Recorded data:

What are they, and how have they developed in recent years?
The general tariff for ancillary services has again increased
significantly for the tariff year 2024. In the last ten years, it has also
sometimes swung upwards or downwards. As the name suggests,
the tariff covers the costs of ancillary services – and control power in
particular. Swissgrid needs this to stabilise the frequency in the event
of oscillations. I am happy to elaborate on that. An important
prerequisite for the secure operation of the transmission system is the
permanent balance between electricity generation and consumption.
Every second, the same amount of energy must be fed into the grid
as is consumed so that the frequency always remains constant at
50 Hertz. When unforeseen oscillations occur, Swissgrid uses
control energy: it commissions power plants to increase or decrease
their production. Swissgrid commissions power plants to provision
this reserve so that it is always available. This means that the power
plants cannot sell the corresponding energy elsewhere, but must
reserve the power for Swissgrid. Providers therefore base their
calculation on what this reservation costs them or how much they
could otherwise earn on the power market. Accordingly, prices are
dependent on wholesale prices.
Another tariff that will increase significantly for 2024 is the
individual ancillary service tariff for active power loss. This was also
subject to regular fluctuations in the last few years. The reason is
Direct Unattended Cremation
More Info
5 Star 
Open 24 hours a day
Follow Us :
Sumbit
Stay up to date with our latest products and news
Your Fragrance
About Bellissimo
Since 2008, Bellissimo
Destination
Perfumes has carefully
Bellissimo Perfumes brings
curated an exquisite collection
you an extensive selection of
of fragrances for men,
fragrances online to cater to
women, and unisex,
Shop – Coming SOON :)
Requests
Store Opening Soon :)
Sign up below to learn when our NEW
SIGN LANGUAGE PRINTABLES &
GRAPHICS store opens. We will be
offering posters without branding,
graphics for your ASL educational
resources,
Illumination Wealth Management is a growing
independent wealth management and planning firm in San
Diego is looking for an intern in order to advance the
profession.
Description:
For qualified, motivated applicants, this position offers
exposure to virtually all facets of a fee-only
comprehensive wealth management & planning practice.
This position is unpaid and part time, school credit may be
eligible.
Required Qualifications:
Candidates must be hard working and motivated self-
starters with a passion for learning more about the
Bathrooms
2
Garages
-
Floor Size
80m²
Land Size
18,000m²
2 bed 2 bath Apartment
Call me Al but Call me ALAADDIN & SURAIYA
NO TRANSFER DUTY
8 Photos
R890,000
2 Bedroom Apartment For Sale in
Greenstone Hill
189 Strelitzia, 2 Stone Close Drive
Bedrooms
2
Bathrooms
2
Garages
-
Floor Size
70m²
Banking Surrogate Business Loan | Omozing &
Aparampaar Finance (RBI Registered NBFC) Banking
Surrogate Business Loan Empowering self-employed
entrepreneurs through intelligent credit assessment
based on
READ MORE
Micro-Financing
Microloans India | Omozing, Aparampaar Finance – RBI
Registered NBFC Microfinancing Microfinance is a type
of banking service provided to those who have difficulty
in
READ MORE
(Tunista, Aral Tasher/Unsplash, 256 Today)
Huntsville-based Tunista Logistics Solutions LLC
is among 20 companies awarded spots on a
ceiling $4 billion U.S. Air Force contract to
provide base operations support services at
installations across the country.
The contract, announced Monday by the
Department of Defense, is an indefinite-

- [PROBLEM DETAILS]:
What the exercise needs is every record again, word for word.

- [OUTPUT]:
What are they, and how have they developed in recent years?
The general tariff for ancillary services has again increased
significantly for the tariff year 2024. In the last ten years, it has also
sometimes swung upwards or downwards. As the name suggests,
the tariff covers the costs of ancillary services – and control power in
particular. Swissgrid needs this to stabilise the frequency in the event
of oscillations. I am happy to elaborate on that. An important
prerequisite for the secure operation of the transmission system is the
permanent balance between electricity generation and consumption.
Every second, the same amount of energy must be fed into the grid
as is consumed so that the frequency always remains constant at
50 Hertz. When unforeseen oscillations occur, Swissgrid uses
control energy: it commissions power plants to increase or decrease
their production. Swissgrid commissions power plants to provision
this reserve so that it is always available. This means that the power
plants cannot sell the corresponding energy elsewhere, but must
reserve the power for Swissgrid. Providers therefore base their
calculation on what this reservation costs them or how much they
could otherwise earn on the power market. Accordingly, prices are
dependent on wholesale prices.
Another tariff that will increase significantly for 2024 is the
individual ancillary service tariff for active power loss. This was also
subject to regular fluctuations in the last few years. The reason is
Direct Unattended Cremation
More Info
5 Star 
Open 24 hours a day
Follow Us :
Sumbit
Stay up to date with our latest products and news
Your Fragrance
About Bellissimo
Since 2008, Bellissimo
Destination
Perfumes has carefully
Bellissimo Perfumes brings
curated an exquisite collection
you an extensive selection of
of fragrances for men,
fragrances online to cater to
women, and unisex,
Shop – Coming SOON :)
Requests
Store Opening Soon :)
Sign up below to learn when our NEW
SIGN LANGUAGE PRINTABLES &
GRAPHICS store opens. We will be
offering posters without branding,
graphics for your ASL educational
resources,
Illumination Wealth Management is a growing
independent wealth management and planning firm in San
Diego is looking for an intern in order to advance the
profession.
Description:
For qualified, motivated applicants, this position offers
exposure to virtually all facets of a fee-only
comprehensive wealth management & planning practice.
This position is unpaid and part time, school credit may be
eligible.
Required Qualifications:
Candidates must be hard working and motivated self-
starters with a passion for learning more about the
Bathrooms
2
Garages
-
Floor Size
80m²
Land Size
18,000m²
2 bed 2 bath Apartment
Call me Al but Call me ALAADDIN & SURAIYA
NO TRANSFER DUTY
8 Photos
R890,000
2 Bedroom Apartment For Sale in
Greenstone Hill
189 Strelitzia, 2 Stone Close Drive
Bedrooms
2
Bathrooms
2
Garages
-
Floor Size
70m²
Banking Surrogate Business Loan | Omozing &
Aparampaar Finance (RBI Registered NBFC) Banking
Surrogate Business Loan Empowering self-employed
entrepreneurs through intelligent credit assessment
based on
READ MORE
Micro-Financing
Microloans India | Omozing, Aparampaar Finance – RBI
Registered NBFC Microfinancing Microfinance is a type
of banking service provided to those who have difficulty
in
READ MORE
(Tunista, Aral Tasher/Unsplash, 256 Today)
Huntsville-based Tunista Logistics Solutions LLC
is among 20 companies awarded spots on a
ceiling $4 billion U.S. Air Force contract to
provide base operations support services at
installations across the country.
The contract, announced Monday by the
Department of Defense, is an indefinite-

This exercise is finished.